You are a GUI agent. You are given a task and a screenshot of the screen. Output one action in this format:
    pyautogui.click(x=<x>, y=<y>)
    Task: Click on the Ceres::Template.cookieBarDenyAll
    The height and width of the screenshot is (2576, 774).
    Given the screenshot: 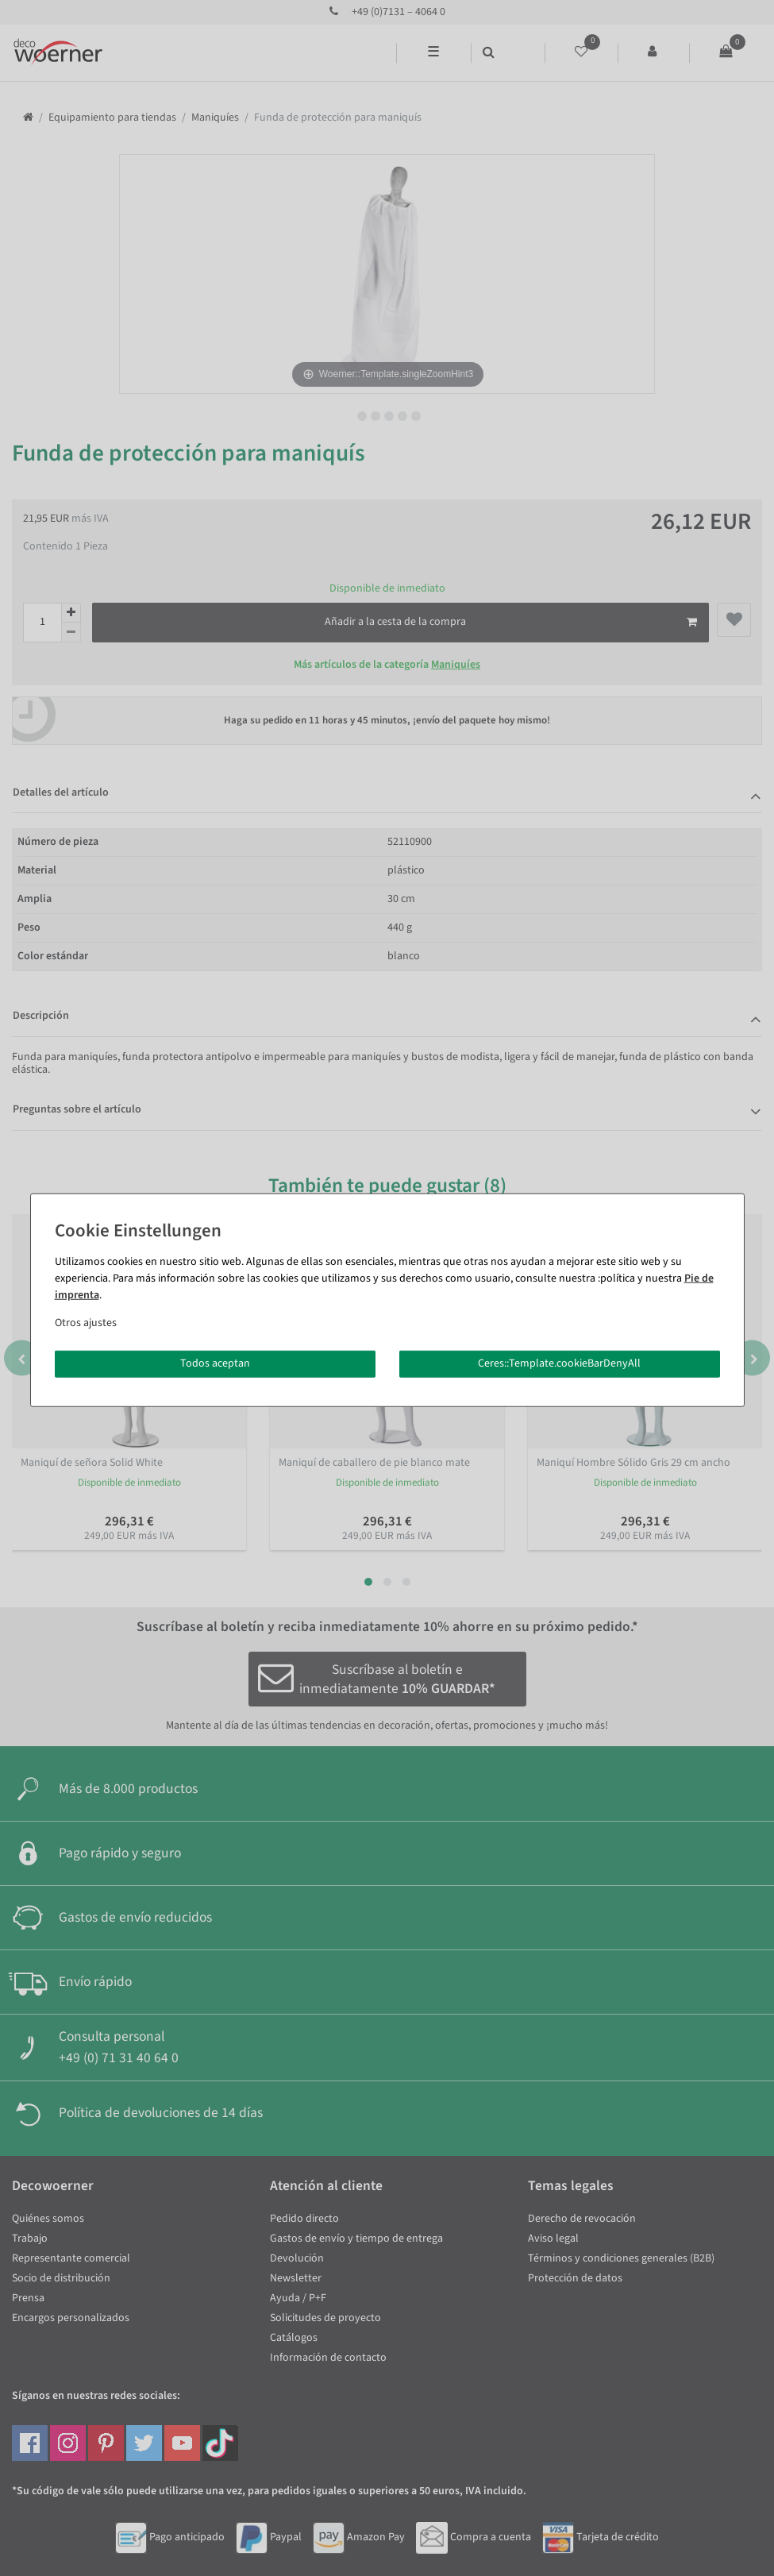 What is the action you would take?
    pyautogui.click(x=559, y=1363)
    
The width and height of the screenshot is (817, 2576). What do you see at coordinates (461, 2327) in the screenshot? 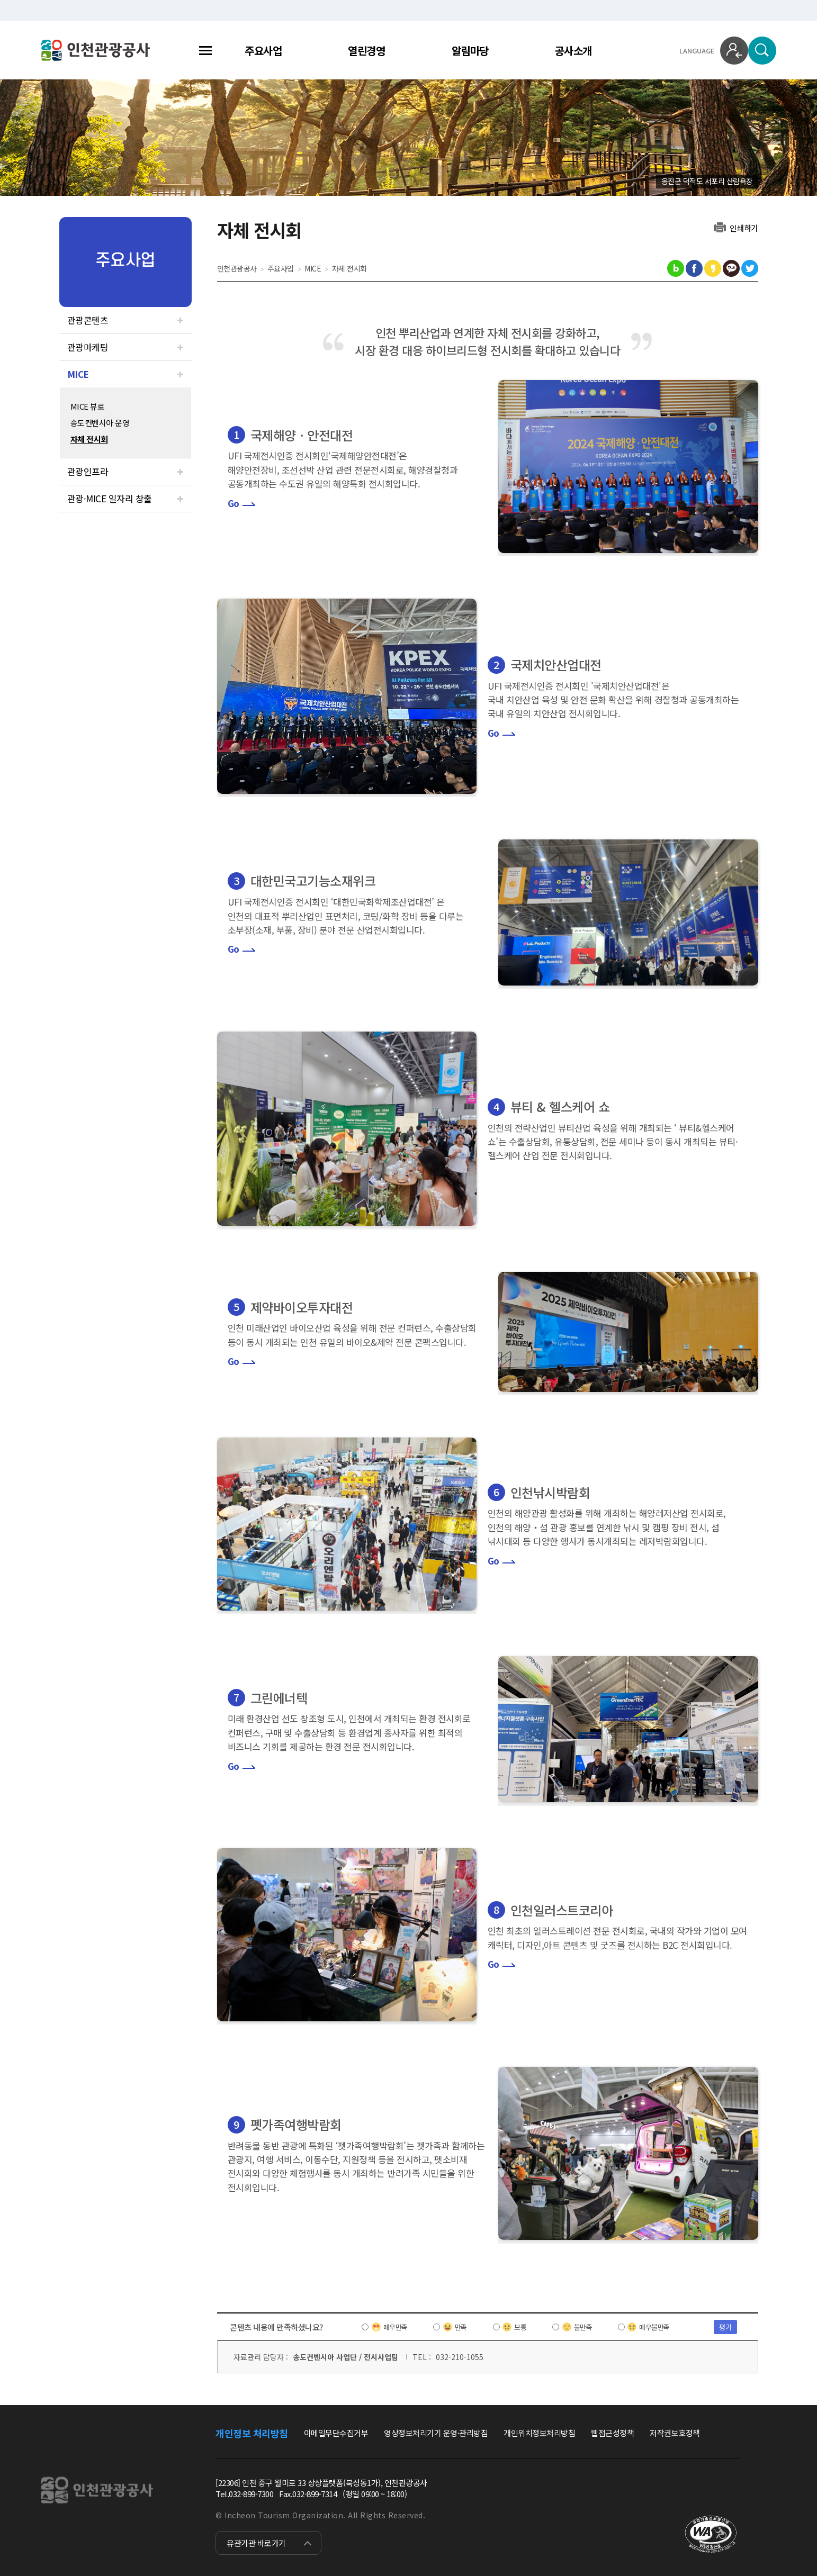
I see `만족` at bounding box center [461, 2327].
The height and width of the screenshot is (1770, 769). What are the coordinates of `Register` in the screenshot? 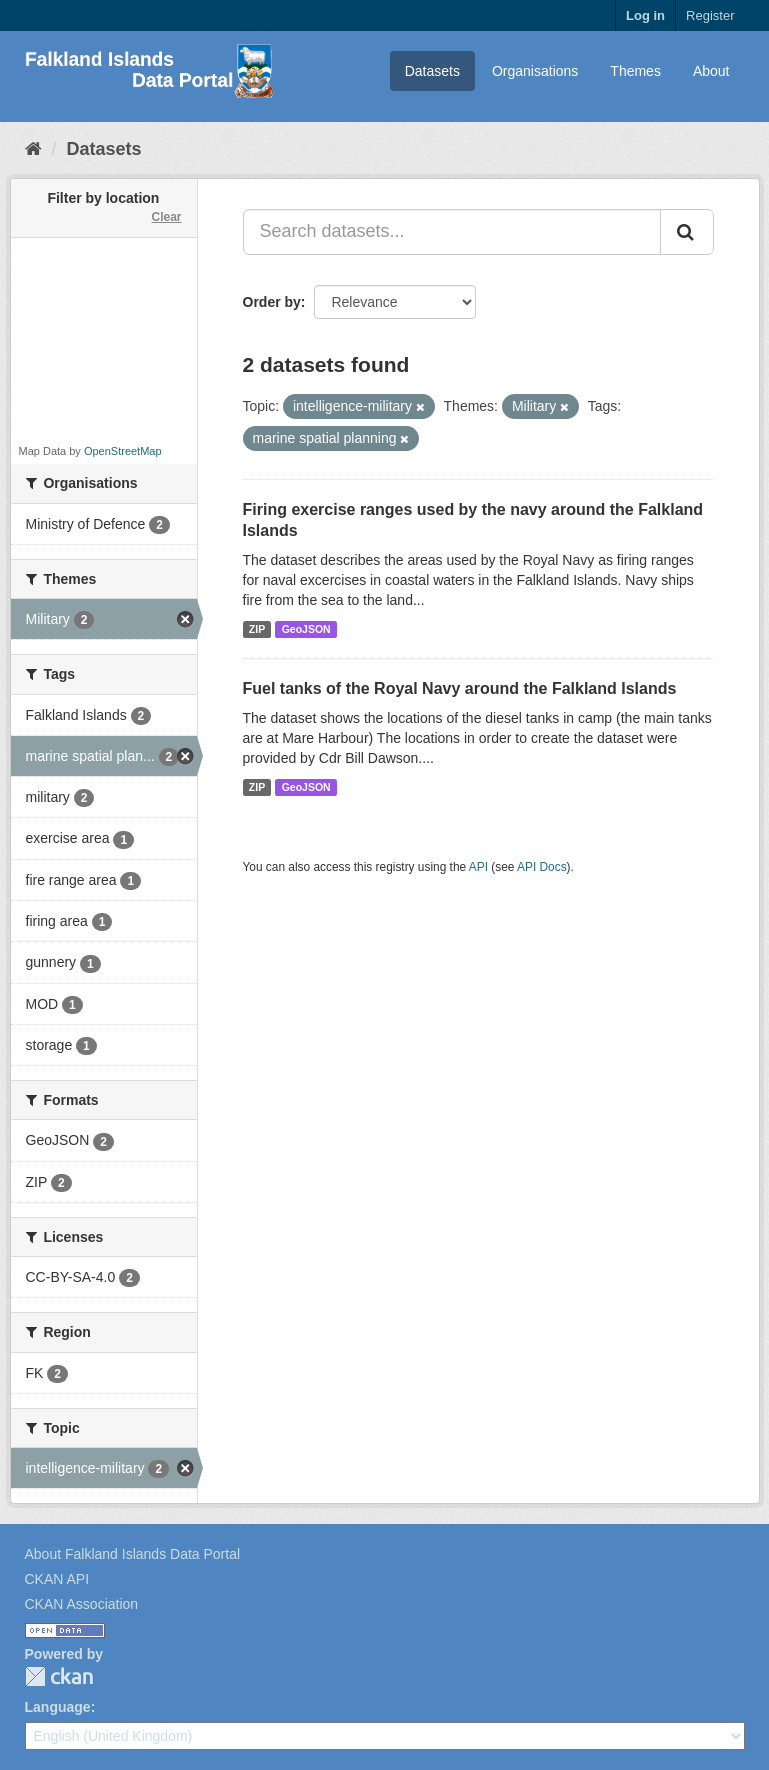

****************************************

◆ What you are asked to do: An acceptable answer holds exactly the lines from the one with "The width and" through the end of the entries above, both ends kept, and no pictures at all.

◆ Answer for the task:
The width and height of the screenshot is (817, 2576). What do you see at coordinates (461, 2327) in the screenshot? 
I see `만족` at bounding box center [461, 2327].
The height and width of the screenshot is (1770, 769). What are the coordinates of `Register` in the screenshot? 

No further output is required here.